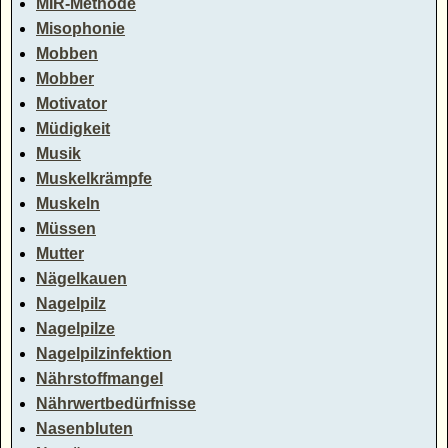
MIR-Methode
Misophonie
Mobben
Mobber
Motivator
Müdigkeit
Musik
Muskelkrämpfe
Muskeln
Müssen
Mutter
Nägelkauen
Nagelpilz
Nagelpilze
Nagelpilzinfektion
Nährstoffmangel
Nährwertbedürfnisse
Nasenbluten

■ **WORK TO BE COMPLETED**: Repeat each entry exactly as given; no pictures belong in the copy.

■ **YOUR SOLUTION**:
MIR-Methode
Misophonie
Mobben
Mobber
Motivator
Müdigkeit
Musik
Muskelkrämpfe
Muskeln
Müssen
Mutter
Nägelkauen
Nagelpilz
Nagelpilze
Nagelpilzinfektion
Nährstoffmangel
Nährwertbedürfnisse
Nasenbluten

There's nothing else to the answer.